Venezuela: A report by Espacio Publico describes a series of requests for information to state agencies and encourages more requests. Transparency Venezuela holds events on access to information. Venezuela, along with Bolivia, are the only countries in the continent that does not have legislation regulating the right to access information held by the state.. “Join our campaign on social networks with the label #DerechoASaber and participate in the survey of access to public information in this link.”

Latin America: “Cases of citizen control transparency in public action,” covering Bolivia, Brazil, Chile, Colombia, Ecuador, Peru and Venezuela. A report (in Spanish) on a project on governance and citizen participation in the Andean region held in conjunction with the OPALC-Sciences Po and Transparencia por Colombia, supported by the Charles Léopold Mayer Foundation.

India: Ajay Kumr explains why he filed an RTI application about how the government would handle a zombie or alien invasion.
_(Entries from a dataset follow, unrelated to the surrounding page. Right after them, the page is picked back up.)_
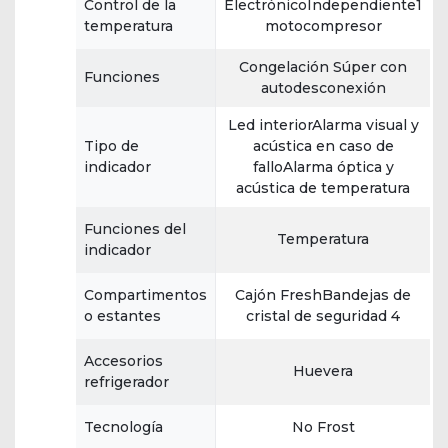
Control de la
ElectrónicoIndependiente1
temperatura
motocompresor
Congelación Súper con
Funciones
autodesconexión
Led interiorAlarma visual y
Tipo de
acústica en caso de
indicador
falloAlarma óptica y
acústica de temperatura
Funciones del
Temperatura
indicador
Compartimentos
Cajón FreshBandejas de
o estantes
cristal de seguridad 4
Accesorios
Huevera
refrigerador
Tecnología
No Frost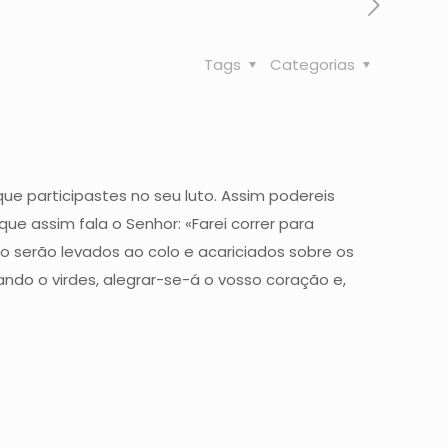
Tags
Categorias
que participastes no seu luto. Assim podereis
ue assim fala o Senhor: «Farei correr para
 serão levados ao colo e acariciados sobre os
ndo o virdes, alegrar-se-á o vosso coração e,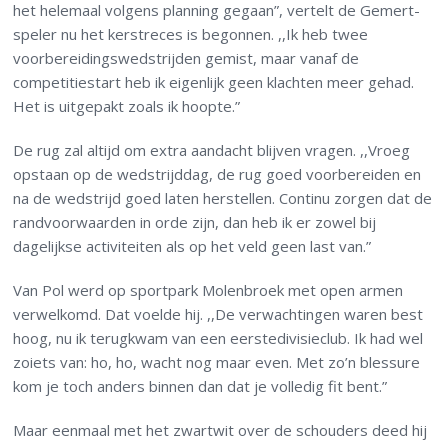
het helemaal volgens planning gegaan”, vertelt de Gemert-
speler nu het kerstreces is begonnen. ,,Ik heb twee
voorbereidingswedstrijden gemist, maar vanaf de
competitiestart heb ik eigenlijk geen klachten meer gehad.
Het is uitgepakt zoals ik hoopte.”
De rug zal altijd om extra aandacht blijven vragen. ,,Vroeg
opstaan op de wedstrijddag, de rug goed voorbereiden en
na de wedstrijd goed laten herstellen. Continu zorgen dat de
randvoorwaarden in orde zijn, dan heb ik er zowel bij
dagelijkse activiteiten als op het veld geen last van.”
Van Pol werd op sportpark Molenbroek met open armen
verwelkomd. Dat voelde hij. ,,De verwachtingen waren best
hoog, nu ik terugkwam van een eerstedivisieclub. Ik had wel
zoiets van: ho, ho, wacht nog maar even. Met zo’n blessure
kom je toch anders binnen dan dat je volledig fit bent.”
Maar eenmaal met het zwartwit over de schouders deed hij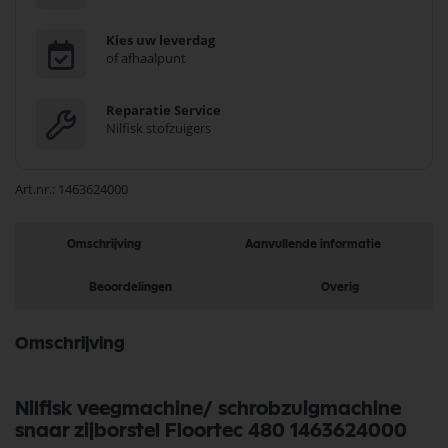
Kies uw leverdag
of afhaalpunt
Reparatie Service
Nilfisk stofzuigers
Art.nr.
1463624000
Omschrijving
Aanvullende informatie
Beoordelingen
Overig
Omschrijving
Nilfisk veegmachine/ schrobzuigmachine
snaar zijborstel Floortec 480 1463624000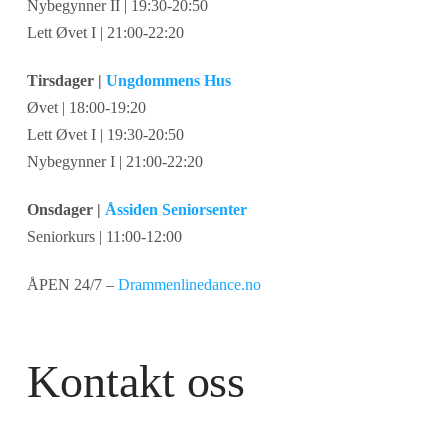
Nybegynner II | 19:30-20:50
Lett Øvet I | 21:00-22:20
Tirsdager |
Ungdommens Hus
Øvet | 18:00-19:20
Lett Øvet I | 19:30-20:50
Nybegynner I | 21:00-22:20
Onsdager |
Åssiden Seniorsenter
Seniorkurs | 11:00-12:00
ÅPEN 24/7 –
Drammenlinedance.no
Kontakt oss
It wasn’t a frivolous query, he says, there was a point being made. “Filing a frivolous RTI is like casting a protest vote in an election,” he wrote.

Sweden/Finland: Unveiled at the Sept. 26 UNESCO celebration of Right to Know Day was a illustrated timeline on origins of the Swedish/Finish Freedom of the Press Act. “The exhibit focuses on the events, people, as well as the advances and setbacks that shaped it since the late 15th century until today.” The joint exhibition from Sweden and Finland will be open to the public at UNESCO headquarters from September 26 to October 6, 2016.

Malaysia: The state of Penang’s FOI law isn’t as good as that of Selangor’s said Centre to Combat Corruption and Cronyism (C4) founding director Cynthia Gabriel at a conference, as reported by FMT News.

Tunisia: “Tunisia’s New Right to Information Law Needs People Power to Work,” an article by Joel Campagna and Eszter Filippinyi in the Open Society Foundations blog.

Australia: “Have we reached peak secrecy?” asks a commentary article by Sarah Gill.

Australia: The Australian Tax Office is continuing its refusal to process requests made through the Right to Know website, run by the charity OpenAustralia Foundation, reports The Canberra Times.

Scotland: A new annual report has found that most Scottish public authorities appear to be getting better at handling FOI requests. The report by the Scottish Information Commissioner reveals that less than 1% of the 68,000 FOI requests last year were appealed to the Commissioner.  The report also reveals that the number of appeals investigated by the Commissioner following an authority’s failure to respond to an FOI request fell significantly – from 94 in 2013/14 to 61 this year.

India: Civil society and RTI activists held a rally in the capital of the state of Odisha demanding withdrawal of an order exempting the Vigilance department from the purview of the Right to Information Act, The Daily Pioneer reports.

Israel: Prime Minister Benjamin Netanyahu filed suit to keep the details of the amount of money his official residence spent on laundry from being made public, according to an article in The Times of Israel. “Netanyahu’s attorneys argue that the inclusion of laundry expenses would be tantamount to “peeping” into his private affairs, but Anat Revivo, who oversees compliance with the Freedom of Information law at the prime minister’s office, maintains that the public has a right to know,” said Reuters.